# Public Invited to Comment on Langston State Game Area



## Hamilton Reef (Jan 20, 2000)

FOR IMMEDIATE RELEASE
July 22, 2005

Contact: 
John Niewoonder 616-794-2658
Mary Dettloff 517-335-3014 

Public Invited to Comment on Langston State Game Area

State wildlife officials today announced a public meeting in south central Michigan to discuss development of a strategic plan for the Langston State Game Area (SGA) located in northwest Montcalm County about 30 miles northeast of Grand Rapids.

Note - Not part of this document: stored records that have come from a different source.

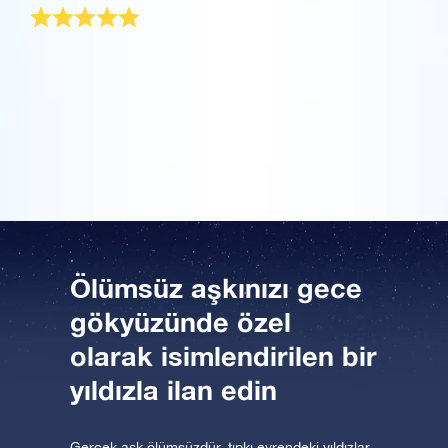
Uygulamayı şimdi indirin ve yıldızlara uçun!
Bir Milyon Yıldız'ı ziyaret edin
Sevgilime hediye almak her sene başımı ağrıtan bir
durum. Neyse ki şansım yaver gitti ve gazetede yıldız
VR sanal gerçeklikle evreni keşfedin
hediye etmekle ilgili bir yazıya denk geldim! Sevgilime
vereceğim bu kusursuz hediyeyi bulmuş oldum ve
hemen bir yıldız kaydettirdim.
AppStore (iOS)
Play Store (Android)
Ölümsüz aşkınızı gece
gökyüzünde özel
olarak isimlendirilen bir
yıldızla ilan edin
Gerçek aşk ölümsüzdür, tıpkı evrendeki yıldızlar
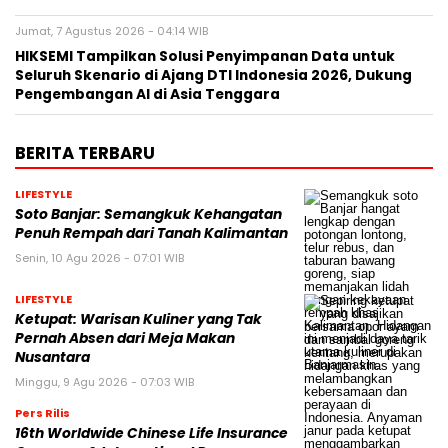
Jumat, 7 Agustus 2026 - 04:14 WIB
HIKSEMI Tampilkan Solusi Penyimpanan Data untuk
Seluruh Skenario di Ajang DTI Indonesia 2026, Dukung
Pengembangan AI di Asia Tenggara
BERITA TERBARU
LIFESTYLE
Soto Banjar: Semangkuk Kehangatan
Penuh Rempah dari Tanah Kalimantan
Senin, 10 Agu 2026 - 07:01 WIB
LIFESTYLE
Ketupat: Warisan Kuliner yang Tak
Pernah Absen dari Meja Makan
Nusantara
Minggu, 9 Agu 2026 - 07:03 WIB
Pers Rilis
16th Worldwide Chinese Life Insurance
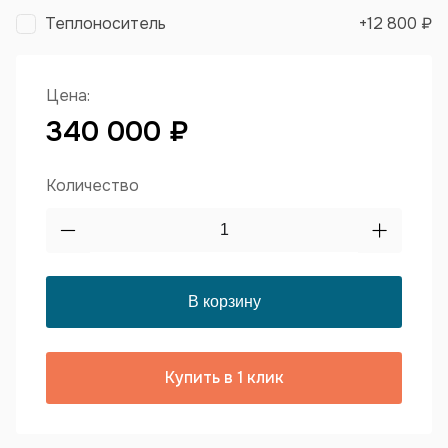
Теплоноситель
+
12 800 ₽
Цена:
340 000 ₽
Количество
Купить в 1 клик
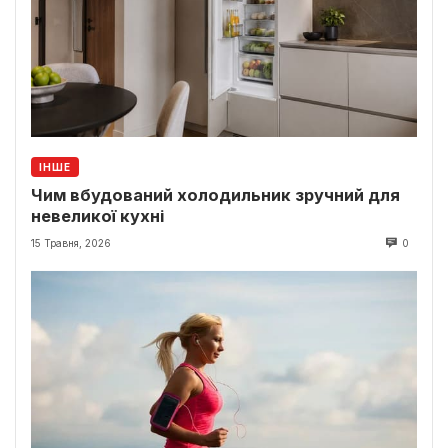
ІНШЕ
Чим вбудований холодильник зручний для
невеликої кухні
15 Травня, 2026
0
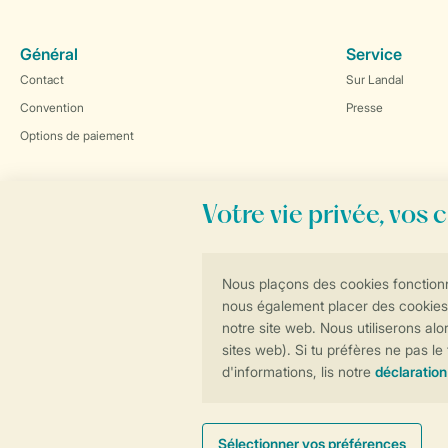
Général
Service
Contact
Sur Landal
Convention
Presse
Options de paiement
Réservations en ligne rapides et sécurisées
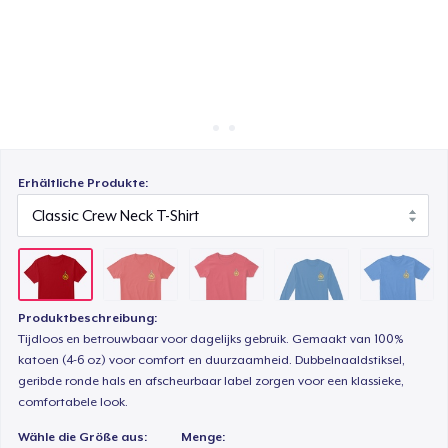
So funktioniert's
Überall verkaufen
Women's Classic Tee
Etwas verkaufen
Classic Long Sleeve Tee
Erhältliche Produkte:
Next Level 3600 | Premium Ring-Spun Cotton T-Shirt
Produktbeschreibung:
Tijdloos en betrouwbaar voor dagelijks gebruik. Gemaakt van 100%
katoen (4-6 oz) voor comfort en duurzaamheid. Dubbelnaaldstiksel,
geribde ronde hals en afscheurbaar label zorgen voor een klassieke,
comfortabele look.
Wähle die Größe aus:
Menge:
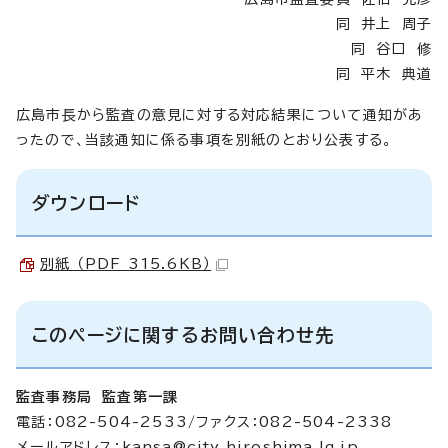
同 井上 周子
同 谷口 修
同 平木 典道
広島市長から監査の意見に対する対応結果について通知があ
ったので、当該通知に係る事項を別紙のとおり公表する。
ダウンロード
別紙 （PDF 315.6KB）
このページに関するお問い合わせ先
監査事務局 監査第一課
電話：082-504-2533/ファクス：082-504-2338
メールアドレス：
kansa@city.hiroshima.lg.jp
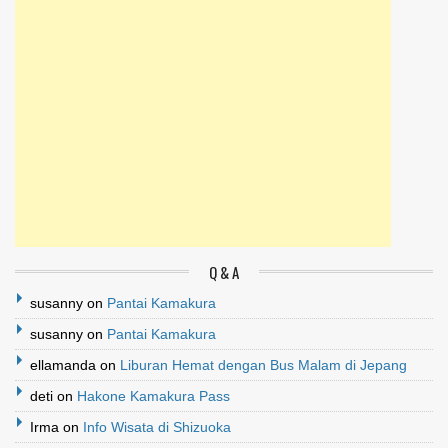
Q & A
susanny
on
Pantai Kamakura
susanny
on
Pantai Kamakura
ellamanda
on
Liburan Hemat dengan Bus Malam di Jepang
deti
on
Hakone Kamakura Pass
Irma
on
Info Wisata di Shizuoka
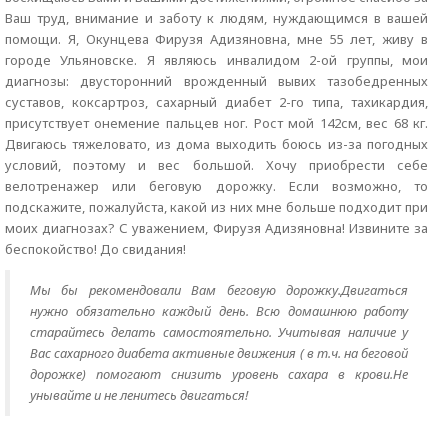
Ваш труд, внимание и заботу к людям, нуждающимся в вашей
помощи. Я, Окунцева Фирузя Адизяновна, мне 55 лет, живу в
городе Ульяновске. Я являюсь инвалидом 2-ой группы, мои
диагнозы: двусторонний врожденный вывих тазобедренных
суставов, коксартроз, сахарный диабет 2-го типа, тахикардия,
присутствует онемение пальцев ног. Рост мой 142см, вес 68 кг.
Двигаюсь тяжеловато, из дома выходить боюсь из-за погодных
условий, поэтому и вес большой. Хочу приобрести себе
велотренажер или беговую дорожку. Если возможно, то
подскажите, пожалуйста, какой из них мне больше подходит при
моих диагнозах? С уважением, Фирузя Адизяновна! Извините за
беспокойство! До свидания!
Мы бы рекомендовали Вам беговую дорожку.Двигаться
нужно обязательно каждый день. Всю домашнюю работу
старайтесь делать самостоятельно. Учитывая наличие у
Вас сахарного диабета активные движения ( в т.ч. на беговой
дорожке) помогают снизить уровень сахара в крови.Не
унывайте и не ленитесь двигаться!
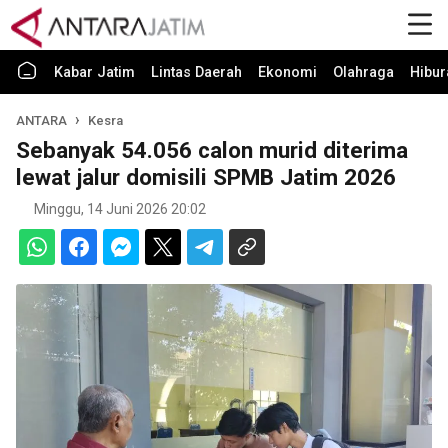
Kabar Jatim
Lintas Daerah
Ekonomi
Olahraga
Hibur
ANTARA
Kesra
Sebanyak 54.056 calon murid diterima
lewat jalur domisili SPMB Jatim 2026
Minggu, 14 Juni 2026 20:02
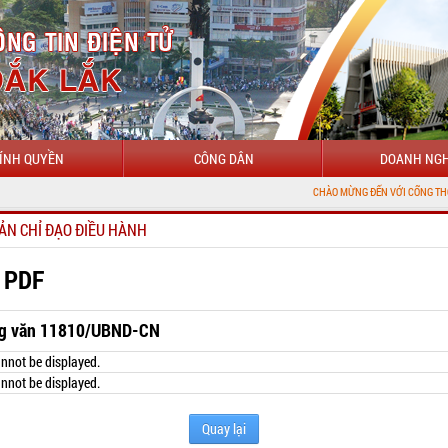
ÍNH QUYỀN
CÔNG DÂN
DOANH NGH
CHÀO MỪNG ĐẾN VỚI CỔNG THÔNG TIN ĐIỆN
ẢN CHỈ ĐẠO ĐIỀU HÀNH
 PDF
g văn 11810/UBND-CN
nnot be displayed.
nnot be displayed.
Quay lại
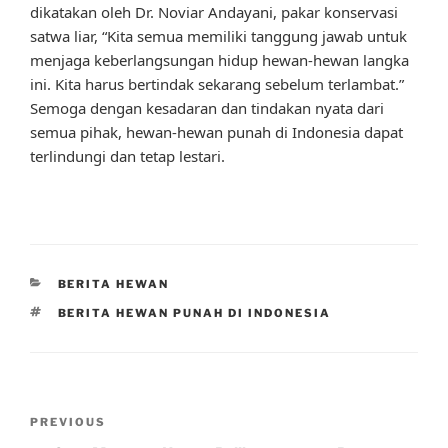
dikatakan oleh Dr. Noviar Andayani, pakar konservasi
satwa liar, “Kita semua memiliki tanggung jawab untuk
menjaga keberlangsungan hidup hewan-hewan langka
ini. Kita harus bertindak sekarang sebelum terlambat.”
Semoga dengan kesadaran dan tindakan nyata dari
semua pihak, hewan-hewan punah di Indonesia dapat
terlindungi dan tetap lestari.
CATEGORIES
BERITA HEWAN
TAGS
BERITA HEWAN PUNAH DI INDONESIA
Post
Previous
PREVIOUS
navigation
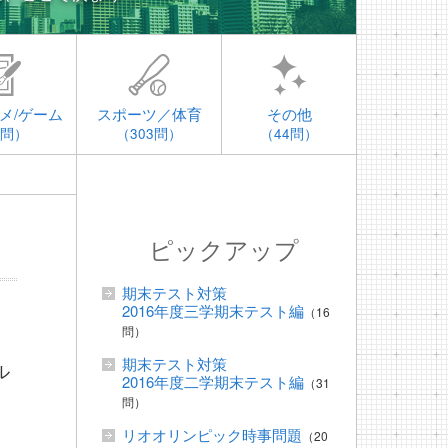
メ/ゲーム
スポーツ／体育
その他
4問）
（303問）
（44問）
ピックアップ
期末テスト対策
2016年度三学期末テスト編
（16
問）
期末テスト対策
ル
2016年度二学期末テスト編
（31
問）
リオオリンピック時事問題
（20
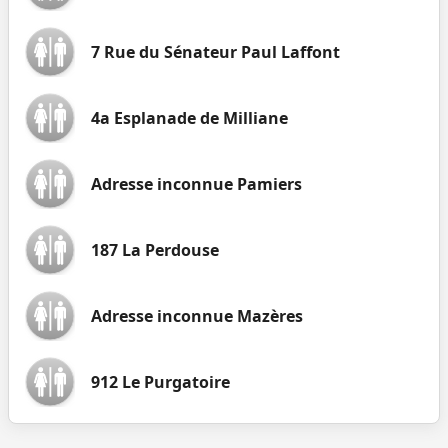
7 Rue du Sénateur Paul Laffont
4a Esplanade de Milliane
Adresse inconnue Pamiers
187 La Perdouse
Adresse inconnue Mazères
912 Le Purgatoire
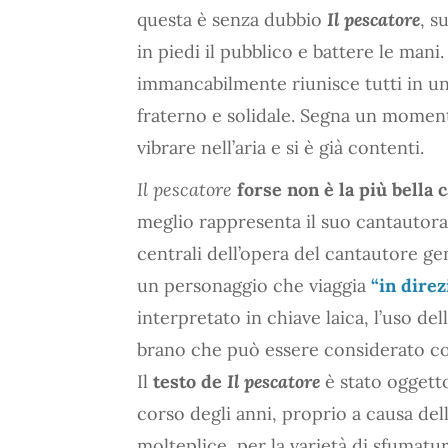
questa è senza dubbio
Il pescatore
, s
in piedi il pubblico e battere le mani.
immancabilmente riunisce tutti in u
fraterno e solidale. Segna un moment
vibrare nell’aria e si è già contenti.
Il pescatore
forse non è la più bella
meglio rappresenta il suo cantautorat
centrali dell’opera del cantautore gen
un personaggio che viaggia
“in direz
interpretato in chiave laica, l’uso del
brano che può essere considerato 
Il
testo de
Il pescatore
è stato ogget
corso degli anni, proprio a causa de
molteplice, per la varietà di sfumat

As part of this planning process, the DNR is soliciting public input through an open house meeting. The meeting is an excellent opportunity for the public to learn more about Michigan's state game and wildlife areas and provide comment on the plan for the Langston State Game Area.

The meeting will take place from 3 to 6 p.m. Tuesday, Aug. 2, at the Flat River State Game Area Field Office located at 6650 Long Lake Road in Belding.

Strategic plans outline the management that will occur on these lands, which are administered by the DNR Wildlife Division. These lands were purchased and dedicated specifically for wildlife restoration and wildlife-related recreation. 

Staff will be available to informally meet with the public to answer questions and accept input. The DNR will accept written comments on the strategic plan, which is available at the Flat River SGA field office, prior to the open house. 

Persons with disabilities needing accommodations for the meeting should contact John Niewoonder at 616-794-2658 a minimum of five working days before the event. Requests made less than five days before this meeting may not be accommodated. 

The DNR is committed to the conservation, protection, management, use and enjoyment of the state's natural resources for current and future generations.


----------